WORKING DATA:
┄┄┄┄┄┄┄┄┄┄

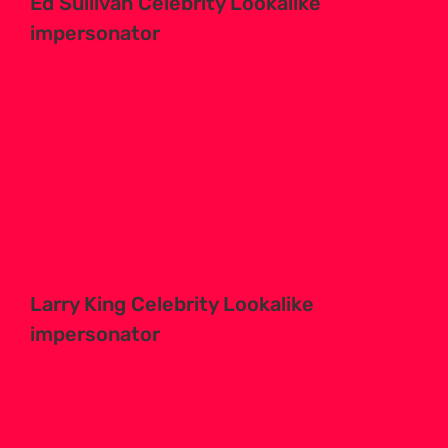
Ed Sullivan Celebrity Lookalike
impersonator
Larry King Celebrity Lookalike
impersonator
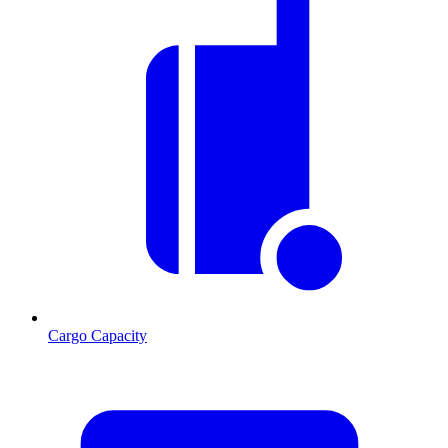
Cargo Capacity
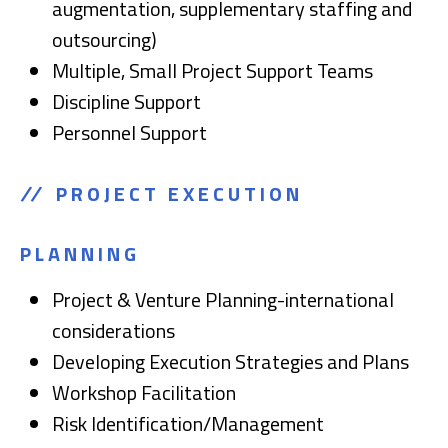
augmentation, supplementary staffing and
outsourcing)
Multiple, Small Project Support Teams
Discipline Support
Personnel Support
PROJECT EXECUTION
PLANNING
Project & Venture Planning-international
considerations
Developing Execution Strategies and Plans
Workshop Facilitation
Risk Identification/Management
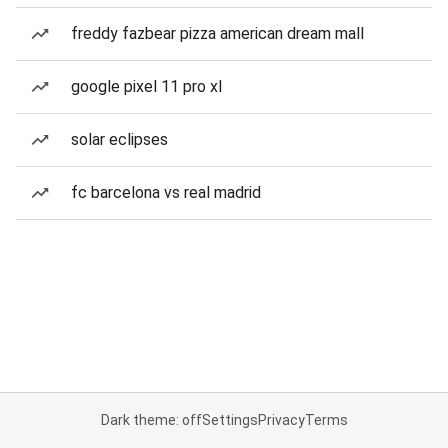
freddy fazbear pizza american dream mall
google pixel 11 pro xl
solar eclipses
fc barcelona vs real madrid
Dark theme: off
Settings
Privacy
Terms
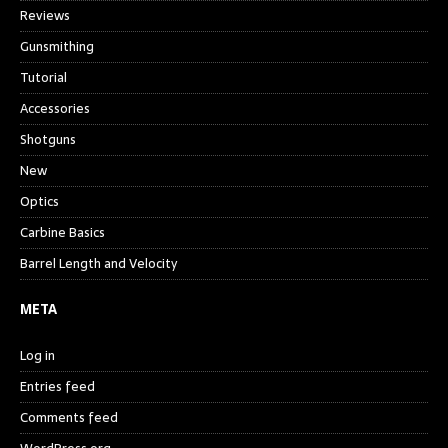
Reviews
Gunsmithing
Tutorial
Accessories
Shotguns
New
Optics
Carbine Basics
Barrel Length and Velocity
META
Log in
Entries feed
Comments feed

┄┄┄┄┄┄┄┄┄┄

Would you return the records exactly, keeping out every picture?

Ed Sullivan Celebrity Lookalike
impersonator
Larry King Celebrity Lookalike
impersonator
Cargo Capacity
augmentation, supplementary staffing and
outsourcing)
Multiple, Small Project Support Teams
Discipline Support
Personnel Support
PROJECT EXECUTION
PLANNING
Project & Venture Planning-international
considerations
Developing Execution Strategies and Plans
Workshop Facilitation
Risk Identification/Management
freddy fazbear pizza american dream mall
google pixel 11 pro xl
solar eclipses
fc barcelona vs real madrid
Dark theme: off
Settings
Privacy
Terms
Reviews
Gunsmithing
Tutorial
Accessories
Shotguns
New
Optics
Carbine Basics
Barrel Length and Velocity
META
Log in
Entries feed
Comments feed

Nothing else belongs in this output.